Yesterday afternoon had the quiet but interesting light that is just right for photographing water. I needed to top up various supplies -- printer ink, again -- so headed down town, and after doing my shopping walked down to a waterside park, where a good view of the docks may be had.
When I first came here, thirty years ago, you could access the dockside area pretty freely, if you had the necessary chutzpah: no-one would challenge you. I shared a house just over the railway line from the dry dock (with this guy, now in Australia, who has some interesting things to say about the state of universities), and you could cross over a footbridge and wander alongside the gigantic moored hulls and busy cranes. Now, with heightened concerns about public safety, theft, terrorism, and the smuggling of contraband and people, the place is inevitably shut off behind gates and tall fences topped with razor wire.

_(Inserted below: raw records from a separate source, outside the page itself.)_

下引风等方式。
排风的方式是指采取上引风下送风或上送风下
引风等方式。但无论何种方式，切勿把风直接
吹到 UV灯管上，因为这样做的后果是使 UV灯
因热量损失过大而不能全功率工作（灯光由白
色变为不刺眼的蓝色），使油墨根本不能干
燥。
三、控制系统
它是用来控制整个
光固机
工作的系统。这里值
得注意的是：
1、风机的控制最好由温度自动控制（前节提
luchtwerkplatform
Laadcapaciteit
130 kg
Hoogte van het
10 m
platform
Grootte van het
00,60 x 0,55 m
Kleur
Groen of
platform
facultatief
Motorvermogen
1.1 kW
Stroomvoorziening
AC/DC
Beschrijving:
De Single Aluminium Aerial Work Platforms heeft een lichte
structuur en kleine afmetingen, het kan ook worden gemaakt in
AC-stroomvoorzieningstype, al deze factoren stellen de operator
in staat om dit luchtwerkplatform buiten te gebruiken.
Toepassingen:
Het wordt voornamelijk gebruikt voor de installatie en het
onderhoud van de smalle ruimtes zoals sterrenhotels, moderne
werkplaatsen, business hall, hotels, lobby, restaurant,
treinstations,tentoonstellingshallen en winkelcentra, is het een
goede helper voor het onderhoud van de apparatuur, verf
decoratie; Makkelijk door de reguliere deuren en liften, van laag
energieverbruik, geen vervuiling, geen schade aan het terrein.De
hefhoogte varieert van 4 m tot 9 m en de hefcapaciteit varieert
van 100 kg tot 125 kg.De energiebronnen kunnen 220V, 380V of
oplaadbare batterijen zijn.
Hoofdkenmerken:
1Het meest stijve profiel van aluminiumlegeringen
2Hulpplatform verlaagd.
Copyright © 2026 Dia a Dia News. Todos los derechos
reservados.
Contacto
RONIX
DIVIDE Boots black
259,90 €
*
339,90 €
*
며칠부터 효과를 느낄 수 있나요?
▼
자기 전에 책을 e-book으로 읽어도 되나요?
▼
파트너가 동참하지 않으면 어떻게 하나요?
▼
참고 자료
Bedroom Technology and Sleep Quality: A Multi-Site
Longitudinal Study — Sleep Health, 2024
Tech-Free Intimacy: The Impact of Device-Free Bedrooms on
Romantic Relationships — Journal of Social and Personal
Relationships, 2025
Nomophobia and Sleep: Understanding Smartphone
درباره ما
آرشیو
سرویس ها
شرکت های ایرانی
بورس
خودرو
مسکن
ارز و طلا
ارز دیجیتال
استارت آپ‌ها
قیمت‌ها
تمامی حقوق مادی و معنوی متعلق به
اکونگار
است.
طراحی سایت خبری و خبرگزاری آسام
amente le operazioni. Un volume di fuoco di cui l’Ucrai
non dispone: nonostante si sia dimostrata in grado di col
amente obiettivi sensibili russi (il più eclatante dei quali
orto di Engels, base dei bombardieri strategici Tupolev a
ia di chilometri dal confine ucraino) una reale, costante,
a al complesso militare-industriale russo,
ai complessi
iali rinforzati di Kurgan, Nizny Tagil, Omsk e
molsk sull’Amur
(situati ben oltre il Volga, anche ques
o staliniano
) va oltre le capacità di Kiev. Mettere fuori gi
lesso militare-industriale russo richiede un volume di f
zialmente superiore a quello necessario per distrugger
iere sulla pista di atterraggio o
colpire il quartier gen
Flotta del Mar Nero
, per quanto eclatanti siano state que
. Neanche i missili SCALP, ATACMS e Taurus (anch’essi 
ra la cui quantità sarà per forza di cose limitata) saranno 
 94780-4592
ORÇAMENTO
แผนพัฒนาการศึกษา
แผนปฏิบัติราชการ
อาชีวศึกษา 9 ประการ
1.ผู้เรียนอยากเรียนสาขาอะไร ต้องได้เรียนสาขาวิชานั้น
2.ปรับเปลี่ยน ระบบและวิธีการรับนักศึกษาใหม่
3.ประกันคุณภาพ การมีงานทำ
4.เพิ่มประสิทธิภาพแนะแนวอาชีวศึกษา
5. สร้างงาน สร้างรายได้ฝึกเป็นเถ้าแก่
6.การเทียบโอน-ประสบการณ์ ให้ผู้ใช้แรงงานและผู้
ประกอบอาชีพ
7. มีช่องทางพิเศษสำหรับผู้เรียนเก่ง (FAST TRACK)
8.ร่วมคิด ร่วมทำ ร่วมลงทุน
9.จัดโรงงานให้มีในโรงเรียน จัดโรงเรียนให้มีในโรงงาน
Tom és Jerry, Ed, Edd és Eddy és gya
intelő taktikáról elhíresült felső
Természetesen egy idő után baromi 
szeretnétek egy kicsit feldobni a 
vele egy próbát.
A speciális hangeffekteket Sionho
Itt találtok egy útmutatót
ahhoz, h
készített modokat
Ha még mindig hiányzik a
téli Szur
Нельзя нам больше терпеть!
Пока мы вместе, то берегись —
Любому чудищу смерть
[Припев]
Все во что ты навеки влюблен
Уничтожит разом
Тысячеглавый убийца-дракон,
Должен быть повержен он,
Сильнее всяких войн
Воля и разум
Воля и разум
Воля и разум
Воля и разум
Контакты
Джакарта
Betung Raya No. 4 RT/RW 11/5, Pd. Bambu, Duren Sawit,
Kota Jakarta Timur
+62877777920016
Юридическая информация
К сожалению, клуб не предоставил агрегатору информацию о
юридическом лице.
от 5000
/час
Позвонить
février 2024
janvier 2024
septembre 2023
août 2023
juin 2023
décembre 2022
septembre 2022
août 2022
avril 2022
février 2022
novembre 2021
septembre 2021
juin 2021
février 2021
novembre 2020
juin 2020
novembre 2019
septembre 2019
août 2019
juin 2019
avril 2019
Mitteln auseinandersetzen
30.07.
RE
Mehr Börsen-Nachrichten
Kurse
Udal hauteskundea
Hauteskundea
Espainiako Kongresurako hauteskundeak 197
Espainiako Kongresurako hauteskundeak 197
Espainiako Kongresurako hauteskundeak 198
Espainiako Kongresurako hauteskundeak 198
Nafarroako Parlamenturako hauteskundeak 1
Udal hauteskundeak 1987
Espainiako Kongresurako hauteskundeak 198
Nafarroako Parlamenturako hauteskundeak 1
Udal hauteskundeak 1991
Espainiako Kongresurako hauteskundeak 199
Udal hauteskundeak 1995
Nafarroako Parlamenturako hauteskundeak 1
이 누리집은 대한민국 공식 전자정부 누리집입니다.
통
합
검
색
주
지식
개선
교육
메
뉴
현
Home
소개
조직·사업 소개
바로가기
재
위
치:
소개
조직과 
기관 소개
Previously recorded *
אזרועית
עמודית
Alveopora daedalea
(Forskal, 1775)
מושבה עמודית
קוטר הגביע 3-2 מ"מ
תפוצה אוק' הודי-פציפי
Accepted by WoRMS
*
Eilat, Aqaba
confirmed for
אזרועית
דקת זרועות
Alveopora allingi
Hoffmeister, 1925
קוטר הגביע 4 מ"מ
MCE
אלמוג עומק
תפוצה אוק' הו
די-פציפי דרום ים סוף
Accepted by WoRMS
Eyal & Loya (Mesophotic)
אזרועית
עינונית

Venice it ain't, but there is a certain serenity to a broad view of the docks. But, I hear you ask, what is that silver dome that keeps cropping up in these pictures of Southampton Water? Why, it is the Marchwood Energy Recovery Facility. Not everything around here is about polluting the seas with fossil fuels. In fact, there are a number of eco-friendly energy schemes, including the Southampton Geothermal Heating Company, right in the centre of the main shopping area.
The sea and ships and the shoreline have a mysterious pull, and even on a chilly mid-week October afternoon a few people can be seen sitting around -- on benches, on the grass, in parked cars -- staring contemplatively out across the water. A waterfront park is one of those liminal places where the normal rules are in suspension, and it's OK to spend the day quietly doing nothing in public.